Hint: In this question, we need to find the value of \[\coth\,y \sinh\,2\phi \] For that we first simplify the given equation then apply trigonometric formulas and also hyperbolic functions formulas to find the required result.

Formula used:
We have been using the following formulas:
1. \[2\sin A\cos B = \sin \left( {A + B} \right) + \sin \left( {A - B} \right)\]
2. \[2\cos A\cos B = \cos \left( {A + B} \right) + \cos \left( {A - B} \right)\]
3. \[\tan \theta = \dfrac{{\sin \theta }}{{\cos \theta }}\]
4. \[\tan \theta = \dfrac{1}{{\cot \theta }}\]
5. \[\sin \left( {x + iy} \right) = \sin x\,\cosh y + i\,\cos x\,\sinh y\]
6. \[\sin \left( {i\theta } \right) = i\sinh \theta \]

Complete step-by-step solution:
We are given that \[\tan \left( {\theta + i\phi } \right) = \sin \left( {x + i\,y} \right)...\left( 1 \right)\]
Now we know that \[\tan \theta = \dfrac{{\sin \theta }}{{\cos \theta }}\]and \[\sin \left( {x + iy} \right) = \sin x\,\cosh y + i\,\cos x\,\sinh y\]

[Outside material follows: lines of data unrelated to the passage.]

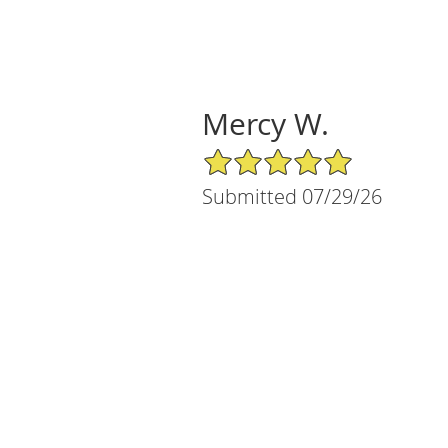
Mercy W.
5/5 Star Rating
Submitted 07/29/26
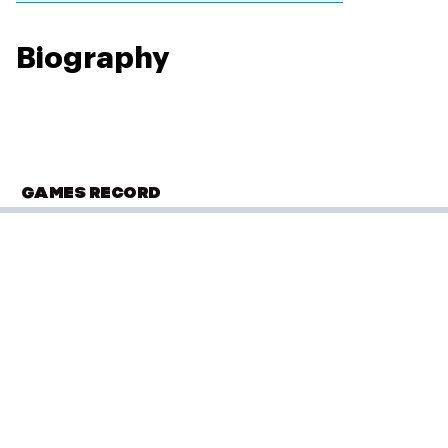
Biography
GAMES RECORD
OLYMPIC SUMMER GAMES
Paris 2024
Tennis
(
Doubles - Women
)
First Round
Performance: 2-6, 3-6
Result: Loss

So, our equation (1) becomes:
\[\dfrac{{\sin \left( {\theta + i\phi } \right)}}{{\cos \left( {\theta + i\phi } \right)}} = \sin x\,\cosh y + i\,\cos x\,\sinh y\]

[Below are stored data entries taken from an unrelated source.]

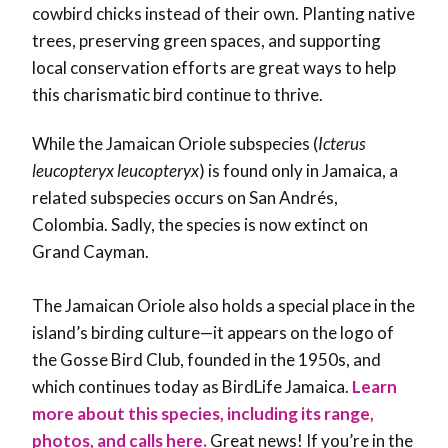
cowbird chicks instead of their own. Planting native
trees, preserving green spaces, and supporting
local conservation efforts are great ways to help
this charismatic bird continue to thrive.
While the
Jamaican Oriole subspecies (
Icterus
leucopteryx leucopteryx
) is found only in Jamaica, a
related subspecies occurs on San Andrés,
Colombia. Sadly, the species is now extinct on
Grand Cayman.
The Jamaican Oriole also holds a special place in the
island’s birding culture—it appears on the logo of
the
Gosse Bird Club, founded in the 1950s, and
which continues today as BirdLife Jamaica.
Learn
more about this species, including its range,
photos, and calls here.
Great news! If you’re in the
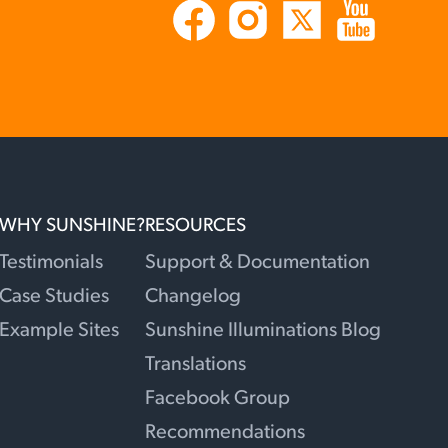
WHY SUNSHINE?
RESOURCES
Testimonials
Support & Documentation
Case Studies
Changelog
Example Sites
Sunshine Illuminations Blog
Translations
Facebook Group
Recommendations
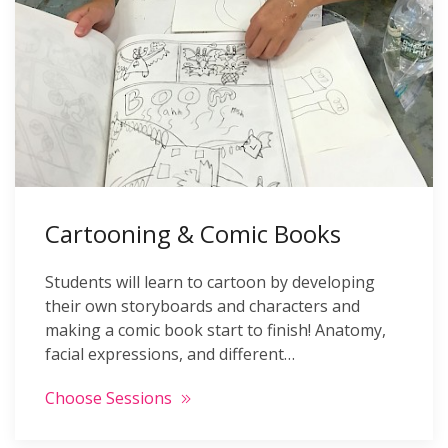
Cartooning & Comic Books
Students will learn to cartoon by developing
their own storyboards and characters and
making a comic book start to finish! Anatomy,
facial expressions, and different…
Choose Sessions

Now we multiply and divide the above equation on the L.H.S by \[2\cos \left( {\theta + i\phi } \right)\]:
\[\dfrac{{\sin \left( {\theta + i\phi } \right)}}{{\cos \left( {\theta + i\phi } \right)}} \times \dfrac{{2\cos \left( {\theta + i\phi } \right)}}{{2\cos \left( {\theta + i\phi } \right)}} = \sin x\,\cosh y + i\,\cos x\,\sinh y\]

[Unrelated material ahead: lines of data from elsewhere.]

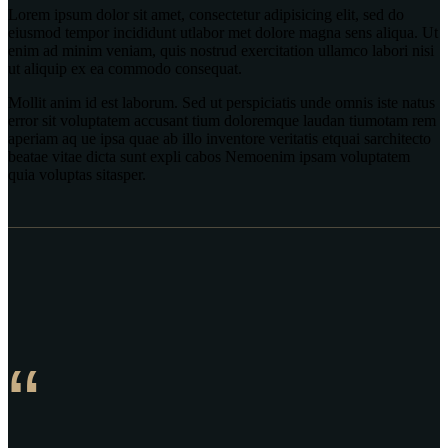
Lorem ipsum dolor sit amet, consectetur adipisicing elit, sed do
eiusmod tempor incididunt utlabor met dolore magna sens aliqua. Ut
enim ad minim veniam, quis nostrud exercitation ullamco labori nisi
ut aliquip ex ea commodo consequat.
Mollit anim id est laborum. Sed ut perspiciatis unde omnis iste natus
error sit voluptatem accusant tium doloremque laudan tiumotam rem
aperiam aq ue ipsa quae ab illo inventore veritatis etquai sarchitecto
beatae vitae dicta sunt expli cabos Nemoenim ipsam voluptatem
quia voluptas sitasper.
“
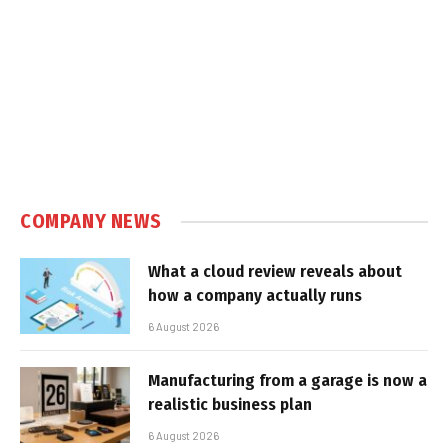
COMPANY NEWS
What a cloud review reveals about
how a company actually runs
6 August 2026
Manufacturing from a garage is now a
realistic business plan
6 August 2026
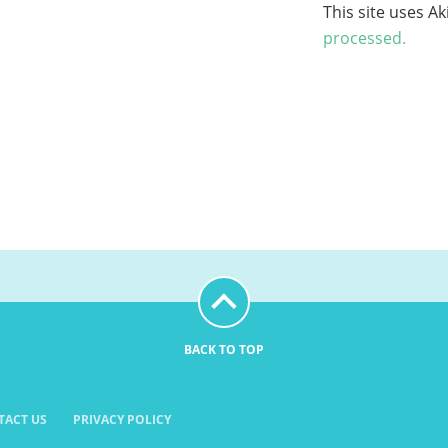
This site uses A
processed.
BACK TO TOP
TACT US
PRIVACY POLICY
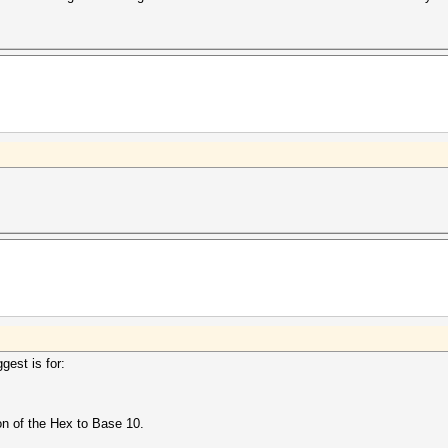
gest is for:
n of the Hex to Base 10.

Now applying the formula \[2\sin A\cos B = \sin \left( {A + B} \right) + \sin \left( {A - B} \right)\] and \[2\cos A\cos B = \cos \left( {A + B} \right) + \cos \left( {A - B} \right)\], we get
\[\dfrac{{\sin \left( {\theta + i\phi + \theta - i\phi } \right)\, + \,\sin \left( {\theta + i\phi - \theta + i\phi } \right)}}{{\cos \left( {\theta + i\phi + \theta - \phi } \right) + \cos \left( {\theta + i\phi - \theta + i\phi } \right)}} = \sin x\,\cosh y + i\,\cos x\,\sinh y\]
By simplifying we get
\[\dfrac{{\sin 2\theta + i\sinh 2\phi }}{{\cos 2\theta + \cos 2i\phi }} = \sin x\,\cosh y + i\,\cos x\,\sinh y\]
\[\dfrac{{\sin 2\theta + i\sinh 2\phi }}{{\cos 2\theta + i\cosh 2\phi }} = \sin x\,\cosh y + i\cos x\,\sinh y\]
Now divide the above equation into two parts
\[\dfrac{{\sin 2\theta }}{{\cos 2\theta + i\cosh 2\phi }} = \sin x\,\cosh y...\left( 2 \right)\]
\[\dfrac{{\sinh 2\phi }}{{\cos 2\theta + i\cosh 2\phi }} = \cos x\,\sinh y...\left( 3 \right)\]
Now divide equation \[\left( 3 \right)\] by \[\left( 2 \right)\], we get
\[
  \dfrac{{\sin \,h2\phi }}{{\sin 2\theta }} = \dfrac{{\cos x\,\sinh y}}{{\sin x\,\cosh y}} \\
  \dfrac{{\sin \,h\,2\phi }}{{\sin \,2\theta }} = \cot x\tan \,hy \\
  \dfrac{{\sin \,h\,2\phi }}{{\tan \,h\,y}} = \cot x\,\sin 2\theta \\
  \coth\,y\sinh\,2\phi = \cot x\,\sin 2\theta \\
 \]
Therefore, the value of \[\coth\,y \sinh\,2\phi \] is \[\cot x\,\sin 2\theta \].
Hence, option(C) is correct answer

Additional information: Hyperbolic functions are trigonometric functions that are defined for the hyperbola rather than the circle. It is a function of an angle that is described as a relationship between the distances between a point on a hyperbola and the origin and coordinate axes, as hyperbolic sine or hyperbolic cosine, and is commonly stated as a mixture of exponential functions.

Note: Equalities using trigonometric functions are known as trigonometric identities, and they are true for all values of the variables that occur when both sides of the equality are defined. These are geometric identities that involve specific functions of one or more angles. We must apply trigonometric identities to answer the provided types of questions.